• [Dataset entries]
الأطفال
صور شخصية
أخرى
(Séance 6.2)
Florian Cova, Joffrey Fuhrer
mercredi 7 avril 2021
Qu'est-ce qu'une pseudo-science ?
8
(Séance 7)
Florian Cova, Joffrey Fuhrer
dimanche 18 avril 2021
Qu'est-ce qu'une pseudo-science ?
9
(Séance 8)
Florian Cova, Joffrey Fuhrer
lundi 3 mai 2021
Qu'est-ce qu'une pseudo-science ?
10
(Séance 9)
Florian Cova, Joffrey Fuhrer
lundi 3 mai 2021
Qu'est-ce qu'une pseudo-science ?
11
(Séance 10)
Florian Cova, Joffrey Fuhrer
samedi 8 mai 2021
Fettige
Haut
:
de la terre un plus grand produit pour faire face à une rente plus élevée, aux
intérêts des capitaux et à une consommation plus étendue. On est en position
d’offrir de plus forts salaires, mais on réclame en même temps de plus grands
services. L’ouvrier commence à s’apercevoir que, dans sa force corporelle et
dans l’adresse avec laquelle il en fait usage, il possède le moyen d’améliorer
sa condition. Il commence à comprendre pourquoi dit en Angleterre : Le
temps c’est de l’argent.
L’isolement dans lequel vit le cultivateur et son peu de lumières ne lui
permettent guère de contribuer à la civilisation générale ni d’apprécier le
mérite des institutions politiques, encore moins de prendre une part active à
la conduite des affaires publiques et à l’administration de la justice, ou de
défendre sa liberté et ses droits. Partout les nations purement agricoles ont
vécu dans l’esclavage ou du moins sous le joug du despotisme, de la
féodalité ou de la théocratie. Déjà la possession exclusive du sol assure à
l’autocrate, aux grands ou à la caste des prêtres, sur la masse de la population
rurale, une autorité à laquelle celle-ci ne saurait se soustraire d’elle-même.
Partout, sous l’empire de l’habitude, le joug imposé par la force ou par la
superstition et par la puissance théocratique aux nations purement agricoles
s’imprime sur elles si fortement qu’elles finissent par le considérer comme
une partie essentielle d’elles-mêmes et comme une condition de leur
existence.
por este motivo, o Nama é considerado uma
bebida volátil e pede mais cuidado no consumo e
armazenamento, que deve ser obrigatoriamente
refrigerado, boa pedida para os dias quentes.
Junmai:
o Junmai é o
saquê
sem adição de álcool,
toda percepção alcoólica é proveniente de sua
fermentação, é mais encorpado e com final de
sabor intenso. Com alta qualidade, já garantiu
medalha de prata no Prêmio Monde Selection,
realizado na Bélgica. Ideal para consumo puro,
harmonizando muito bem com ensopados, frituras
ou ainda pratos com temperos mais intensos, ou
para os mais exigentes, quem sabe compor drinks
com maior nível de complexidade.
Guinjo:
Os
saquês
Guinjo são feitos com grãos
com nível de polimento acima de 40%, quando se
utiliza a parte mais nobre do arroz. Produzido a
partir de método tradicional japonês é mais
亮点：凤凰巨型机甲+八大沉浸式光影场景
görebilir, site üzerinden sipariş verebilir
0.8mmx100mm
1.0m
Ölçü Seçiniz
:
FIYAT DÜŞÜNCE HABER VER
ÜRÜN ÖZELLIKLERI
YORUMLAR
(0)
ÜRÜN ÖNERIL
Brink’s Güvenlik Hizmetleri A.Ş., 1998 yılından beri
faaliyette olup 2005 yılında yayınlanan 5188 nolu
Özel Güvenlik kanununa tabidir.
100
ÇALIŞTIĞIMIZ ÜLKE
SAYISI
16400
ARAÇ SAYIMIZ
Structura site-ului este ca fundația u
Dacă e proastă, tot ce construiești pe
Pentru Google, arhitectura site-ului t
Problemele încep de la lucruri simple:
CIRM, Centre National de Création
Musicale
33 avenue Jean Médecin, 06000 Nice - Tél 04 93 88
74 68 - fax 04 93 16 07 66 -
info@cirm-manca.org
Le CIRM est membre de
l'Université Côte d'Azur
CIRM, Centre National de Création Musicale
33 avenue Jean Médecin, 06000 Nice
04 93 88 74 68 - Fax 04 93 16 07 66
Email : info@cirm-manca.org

• [Your assignment] All the lines above must be output exactly, with none omitted.

• [Finished exercise]
الأطفال
صور شخصية
أخرى
(Séance 6.2)
Florian Cova, Joffrey Fuhrer
mercredi 7 avril 2021
Qu'est-ce qu'une pseudo-science ?
8
(Séance 7)
Florian Cova, Joffrey Fuhrer
dimanche 18 avril 2021
Qu'est-ce qu'une pseudo-science ?
9
(Séance 8)
Florian Cova, Joffrey Fuhrer
lundi 3 mai 2021
Qu'est-ce qu'une pseudo-science ?
10
(Séance 9)
Florian Cova, Joffrey Fuhrer
lundi 3 mai 2021
Qu'est-ce qu'une pseudo-science ?
11
(Séance 10)
Florian Cova, Joffrey Fuhrer
samedi 8 mai 2021
Fettige
Haut
:
de la terre un plus grand produit pour faire face à une rente plus élevée, aux
intérêts des capitaux et à une consommation plus étendue. On est en position
d’offrir de plus forts salaires, mais on réclame en même temps de plus grands
services. L’ouvrier commence à s’apercevoir que, dans sa force corporelle et
dans l’adresse avec laquelle il en fait usage, il possède le moyen d’améliorer
sa condition. Il commence à comprendre pourquoi dit en Angleterre : Le
temps c’est de l’argent.
L’isolement dans lequel vit le cultivateur et son peu de lumières ne lui
permettent guère de contribuer à la civilisation générale ni d’apprécier le
mérite des institutions politiques, encore moins de prendre une part active à
la conduite des affaires publiques et à l’administration de la justice, ou de
défendre sa liberté et ses droits. Partout les nations purement agricoles ont
vécu dans l’esclavage ou du moins sous le joug du despotisme, de la
féodalité ou de la théocratie. Déjà la possession exclusive du sol assure à
l’autocrate, aux grands ou à la caste des prêtres, sur la masse de la population
rurale, une autorité à laquelle celle-ci ne saurait se soustraire d’elle-même.
Partout, sous l’empire de l’habitude, le joug imposé par la force ou par la
superstition et par la puissance théocratique aux nations purement agricoles
s’imprime sur elles si fortement qu’elles finissent par le considérer comme
une partie essentielle d’elles-mêmes et comme une condition de leur
existence.
por este motivo, o Nama é considerado uma
bebida volátil e pede mais cuidado no consumo e
armazenamento, que deve ser obrigatoriamente
refrigerado, boa pedida para os dias quentes.
Junmai:
o Junmai é o
saquê
sem adição de álcool,
toda percepção alcoólica é proveniente de sua
fermentação, é mais encorpado e com final de
sabor intenso. Com alta qualidade, já garantiu
medalha de prata no Prêmio Monde Selection,
realizado na Bélgica. Ideal para consumo puro,
harmonizando muito bem com ensopados, frituras
ou ainda pratos com temperos mais intensos, ou
para os mais exigentes, quem sabe compor drinks
com maior nível de complexidade.
Guinjo:
Os
saquês
Guinjo são feitos com grãos
com nível de polimento acima de 40%, quando se
utiliza a parte mais nobre do arroz. Produzido a
partir de método tradicional japonês é mais
亮点：凤凰巨型机甲+八大沉浸式光影场景
görebilir, site üzerinden sipariş verebilir
0.8mmx100mm
1.0m
Ölçü Seçiniz
:
FIYAT DÜŞÜNCE HABER VER
ÜRÜN ÖZELLIKLERI
YORUMLAR
(0)
ÜRÜN ÖNERIL
Brink’s Güvenlik Hizmetleri A.Ş., 1998 yılından beri
faaliyette olup 2005 yılında yayınlanan 5188 nolu
Özel Güvenlik kanununa tabidir.
100
ÇALIŞTIĞIMIZ ÜLKE
SAYISI
16400
ARAÇ SAYIMIZ
Structura site-ului este ca fundația u
Dacă e proastă, tot ce construiești pe
Pentru Google, arhitectura site-ului t
Problemele încep de la lucruri simple:
CIRM, Centre National de Création
Musicale
33 avenue Jean Médecin, 06000 Nice - Tél 04 93 88
74 68 - fax 04 93 16 07 66 -
info@cirm-manca.org
Le CIRM est membre de
l'Université Côte d'Azur
CIRM, Centre National de Création Musicale
33 avenue Jean Médecin, 06000 Nice
04 93 88 74 68 - Fax 04 93 16 07 66
Email : info@cirm-manca.org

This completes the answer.